* [PATCH v2] block: Fix a deadlock related to modifying the readahead attribute
@ 2025-06-26 20:37 Bart Van Assche
2025-06-27 7:17 ` Christoph Hellwig
2025-07-01 5:12 ` Nilay Shroff
0 siblings, 2 replies; 8+ messages in thread
From: Bart Van Assche @ 2025-06-26 20:37 UTC (permalink / raw)
To: Jens Axboe
Cc: linux-block, Christoph Hellwig, Bart Van Assche, Nilay Shroff,
stable
Every time I run test srp/002 the following deadlock is triggered:
task:multipathd
Call Trace:
<TASK>
__schedule+0x8c1/0x1bf0
schedule+0xdd/0x270
schedule_preempt_disabled+0x1c/0x30
__mutex_lock+0xb89/0x1650
mutex_lock_nested+0x1f/0x30
dm_table_set_restrictions+0x823/0xdf0
__bind+0x166/0x590
dm_swap_table+0x2a7/0x490
do_resume+0x1b1/0x610
dev_suspend+0x55/0x1a0
ctl_ioctl+0x3a5/0x7e0
dm_ctl_ioctl+0x12/0x20
__x64_sys_ioctl+0x127/0x1a0
x64_sys_call+0xe2b/0x17d0
do_syscall_64+0x96/0x3a0
entry_SYSCALL_64_after_hwframe+0x4b/0x53
</TASK>
task:(udev-worker)
Call Trace:
<TASK>
__schedule+0x8c1/0x1bf0
schedule+0xdd/0x270
blk_mq_freeze_queue_wait+0xf2/0x140
blk_mq_freeze_queue_nomemsave+0x23/0x30
queue_ra_store+0x14e/0x290
queue_attr_store+0x23e/0x2c0
sysfs_kf_write+0xde/0x140
kernfs_fop_write_iter+0x3b2/0x630
vfs_write+0x4fd/0x1390
ksys_write+0xfd/0x230
__x64_sys_write+0x76/0xc0
x64_sys_call+0x276/0x17d0
do_syscall_64+0x96/0x3a0
entry_SYSCALL_64_after_hwframe+0x4b/0x53
</TASK>
This deadlock happens because blk_mq_freeze_queue_nomemsave() waits for
pending requests to finish. The pending requests do never complete because
the dm-multipath queue_if_no_path option is enabled and the only path in
the dm-multipath configuration is being removed.

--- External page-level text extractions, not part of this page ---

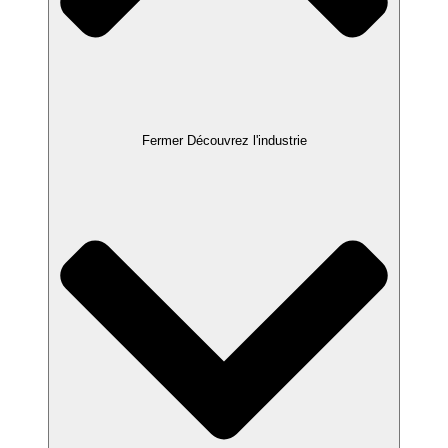
Fermer Découvrez l'industrie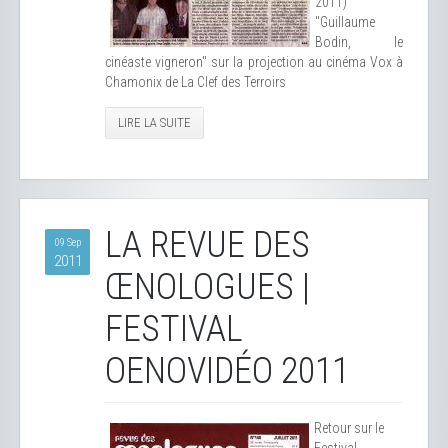
2011)
"Guillaume
Bodin, le
cinéaste vigneron" sur la projection au cinéma Vox à
Chamonix de La Clef des Terroirs
LIRE LA SUITE
LA REVUE DES
09 Sep
2011
ŒNOLOGUES |
FESTIVAL
OENOVIDÉO 2011
Retour sur le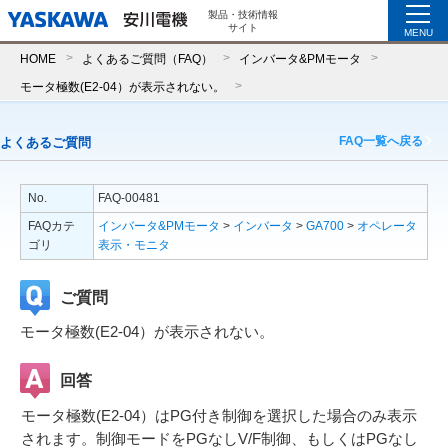
製品・技術情報
サイト
MENU
HOME
よくあるご質問（FAQ）
インバータ&PMモータ
モータ極数(E2-04）が表示されない。
FAQ一覧へ戻る
よくあるご質問
No.
FAQ-00481
FAQカテ
インバータ&PMモータ
>
インバータ
>
GA700
>
オペレータ
ゴリ
表示・モニタ
ご質問
モータ極数(E2-04）が表示されない。
回答
モータ極数(E2-04）はPG付き制御を選択した場合のみ表示
されます。制御モードをPGなしV/F制御、もしくはPGなし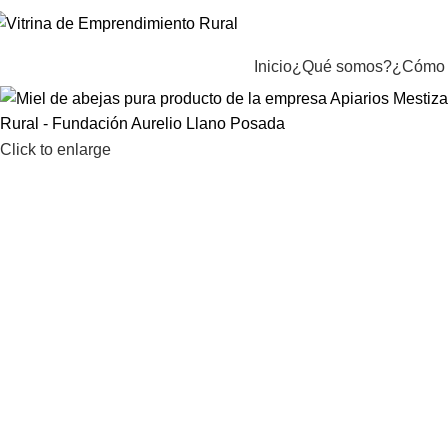
Inicio
¿Qué somos?
¿Cómo 
Click to enlarge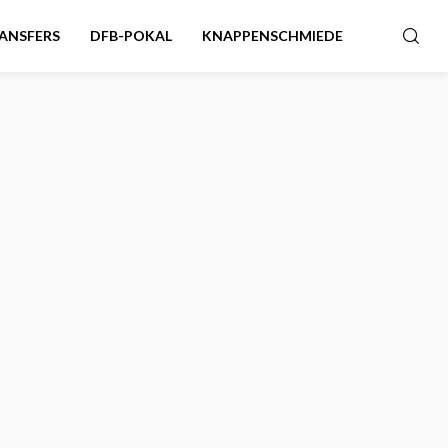
ANSFERS
DFB-POKAL
KNAPPENSCHMIEDE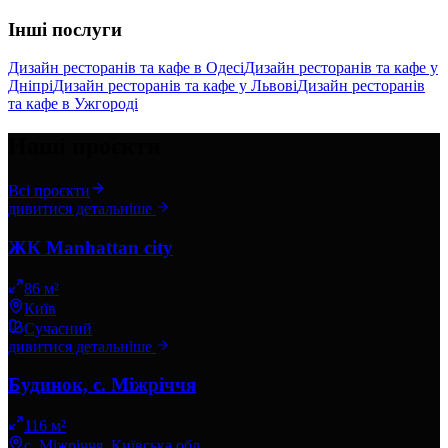
Інші послуги
Дизайн ресторанів та кафе в Одесі
Дизайн ресторанів та кафе у
Дніпрі
Дизайн ресторанів та кафе у Львові
Дизайн ресторанів
та кафе в Ужгороді
Наші проєкти
Всі проєкти
дивитися детальніше
ЖК Manhattan city
86 м²
Київ
Сучасний
дивитися детальніше
Будинок, с. Міжріччя
116 м²
с. Міжріччя, Київська обл.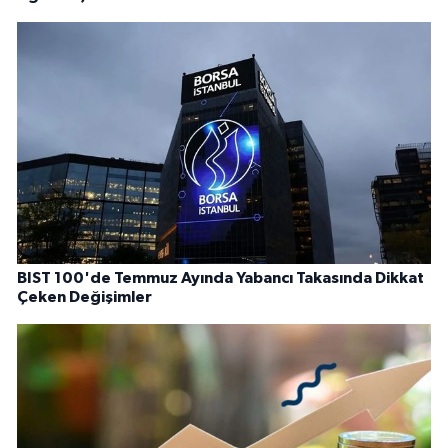
BIST 100'de Temmuz Ayında Yabancı Takasında Dikkat
Çeken Değişimler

Fix this deadlock by removing the queue freezing/unfreezing code from
queue_ra_store().
Freezing the request queue from inside a block layer sysfs store callback
function is essential when modifying parameters that affect how bios or
requests are processed, e.g. parameters that affect bio_split_to_limit().
Freezing the request queue when modifying parameters that do not affect bio
nor request processing is not necessary.
Cc: Nilay Shroff <nilay@linux.ibm.com>
Cc: stable@vger.kernel.org
Fixes: b07a889e8335 ("block: move q->sysfs_lock and queue-freeze under show/store method")
Signed-off-by: Bart Van Assche <bvanassche@acm.org>
---
Changes compared to v1: made the patch description more detailed.
block/blk-sysfs.c | 3 ---
1 file changed, 3 deletions(-)
diff --git a/block/blk-sysfs.c b/block/blk-sysfs.c
index b2b9b89d6967..1f63b184c6e9 100644
--- a/block/blk-sysfs.c
+++ b/block/blk-sysfs.c
@@ -105,7 +105,6 @@ queue_ra_store(struct gendisk *disk, const char *page, size_t count)
{
unsigned long ra_kb;
ssize_t ret;
- unsigned int memflags;
struct request_queue *q = disk->queue;
ret = queue_var_store(&ra_kb, page, count);
@@ -116,10 +115,8 @@ queue_ra_store(struct gendisk *disk, const char *page, size_t count)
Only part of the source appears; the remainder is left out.